Yeşil Yol'a 10 bin fidan

- Orman ve Su İşleri Bakanı Eroğlu: "(Cerattepe'de madencilik faaliyetleri) Bana göre, dünyada en pahalı ve en çevreci işletme bu bakır işletmesi olacak. Buna yürekten inanıyorum. Çünkü biz her türlü tedbiri aldık" - "Yeşil Yol projesi kapsamında Trabzon'da 10 bin fidan dikildi" - "Enerjide büyük bir pasta var. Dolayısıyla biz HES'leri yaptıkça enerji fiyatı dengeleniyor. Bizim devreye soktuğumuz hidroelektrik santraller olmasa elektrik fiyatı, bugünkü fiyatın iki veya üç katı olur. Elektriğin sigortası HES'lerdir." - "2015-2019 yıllarını kapsayan 5 yıllık sürede 5 bin köyde gelir getirici türler ile 32 bin 429 hektar alanda orman tesis edilmesi planlandı" - "Şu ana kadar bin 702 köyde, 4 milyon 200 bin ceviz, badem, kestane, dut, fıstıkçamı, alıç, ahlat, kuşburnu, defne, keçiboynuzu ve aşılı zeytin fidanı dikildi ve dağıtıldı"

Google Haberlere Abone ol
Yeşil Yol'a 10 bin fidan

ANKARA (AA) - Orman ve Su İşleri Bakanı Veysel Eroğlu, 8 ilin önemli yaylalarını, turizm merkezlerini birbirine bağlayacak Yeşil Yol Projesi kapsamında iddia edilenin aksine az sayıda ağaç kesildiğini belirterek, "Kesilen ağaçların yerine Trabzon'da 10 bin fidan dikildi." dedi.

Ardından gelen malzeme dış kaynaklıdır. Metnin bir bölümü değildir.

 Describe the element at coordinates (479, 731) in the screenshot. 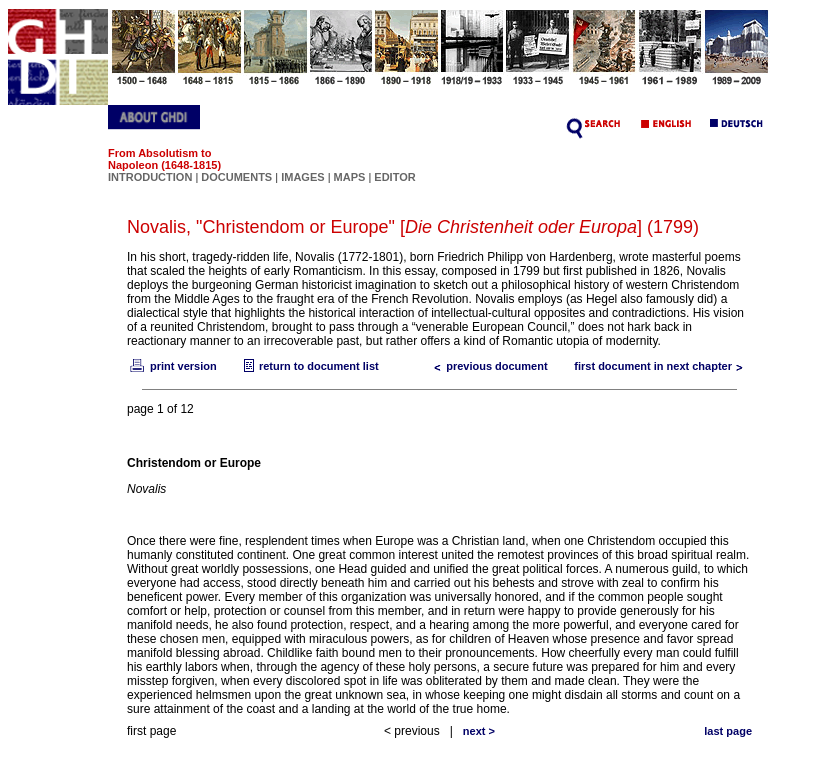 I see `next >` at that location.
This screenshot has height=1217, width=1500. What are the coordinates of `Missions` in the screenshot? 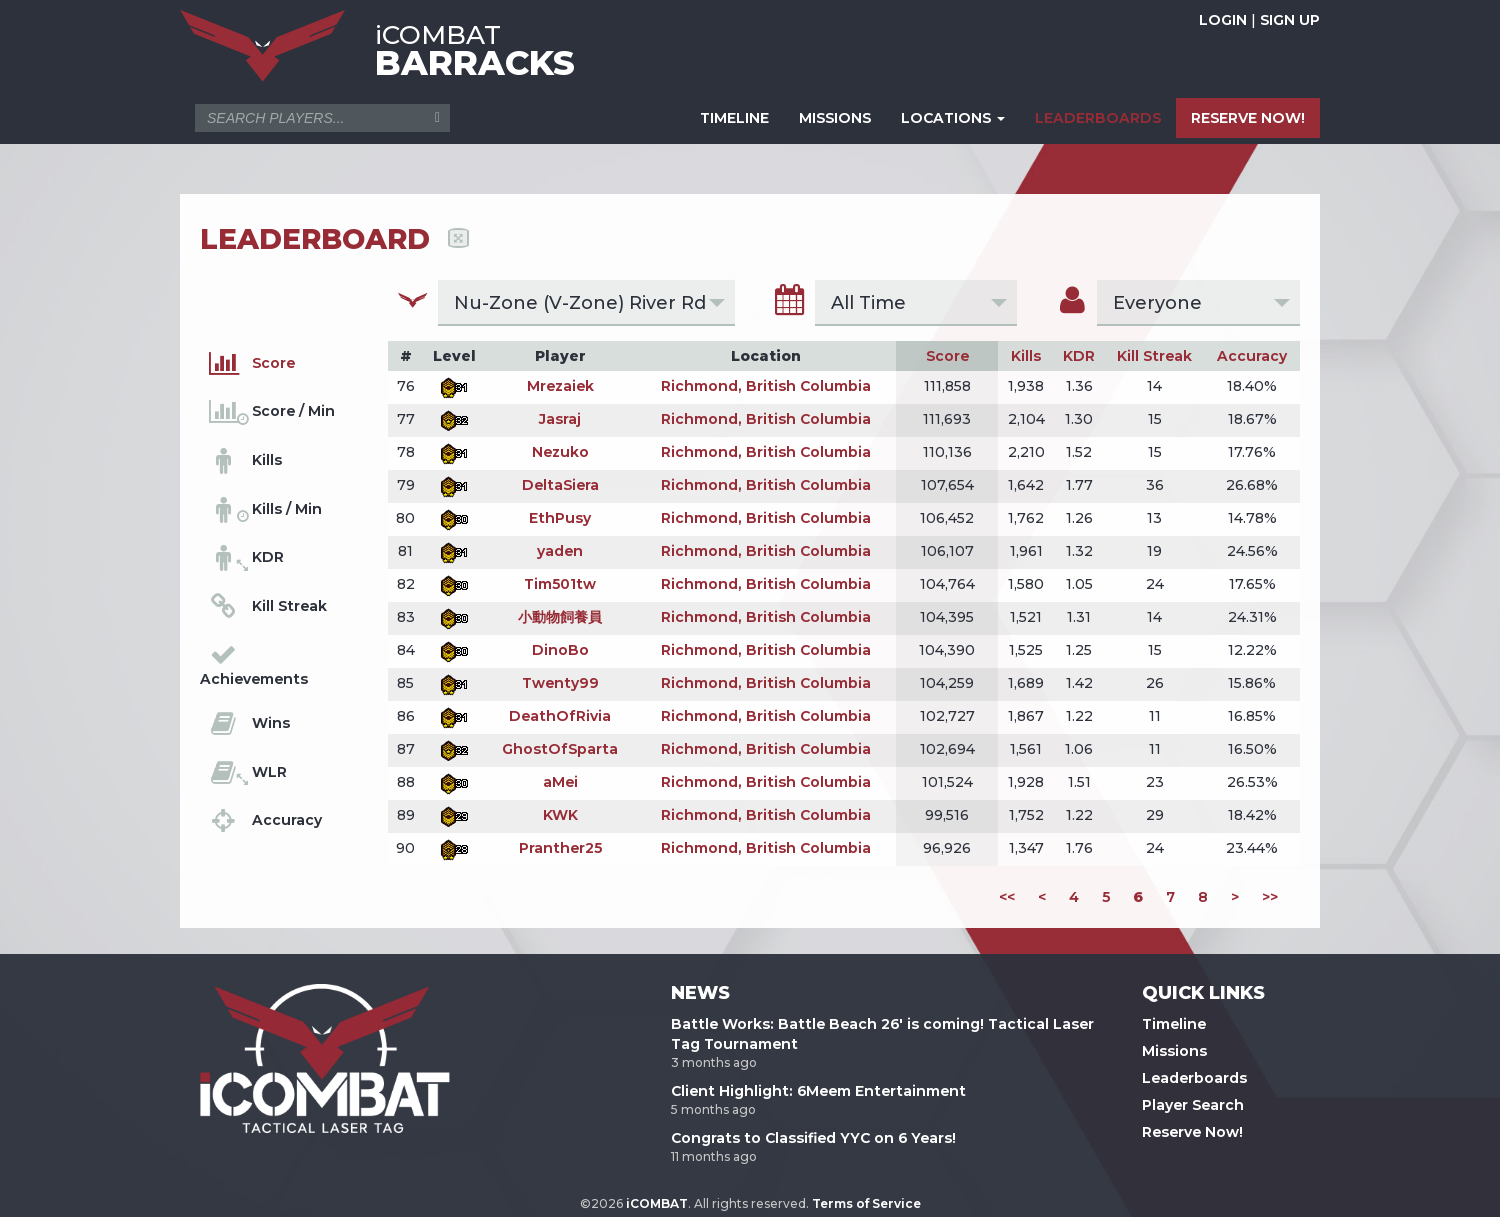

Orman ve Su İşleri Bakanı Eroğlu, AA muhabirine yaptığı açıklamada, Türkiye'nin enerjide dışa bağımlı olduğunu hatırlatarak, rüzgar ve güneş enerjisi potansiyelinin az olduğunu, doğalgaz ve termik santrallere de karşı çıkıldığı için geriye sadece yenilenebilir ve temiz enerji kaynağı olarak hidroelektrik santrallerinin (HES) kaldığını söyledi.

Dünyada hidroelektrik santrallerinin teşvik edildiğini belirten Eroğlu, 30-40 yıl önce ABD, Kanada, Finlandiya gibi ülkelerde hidroelektrik potansiyelinin yüzde 80'inin kullanıldığına dikkati çekti.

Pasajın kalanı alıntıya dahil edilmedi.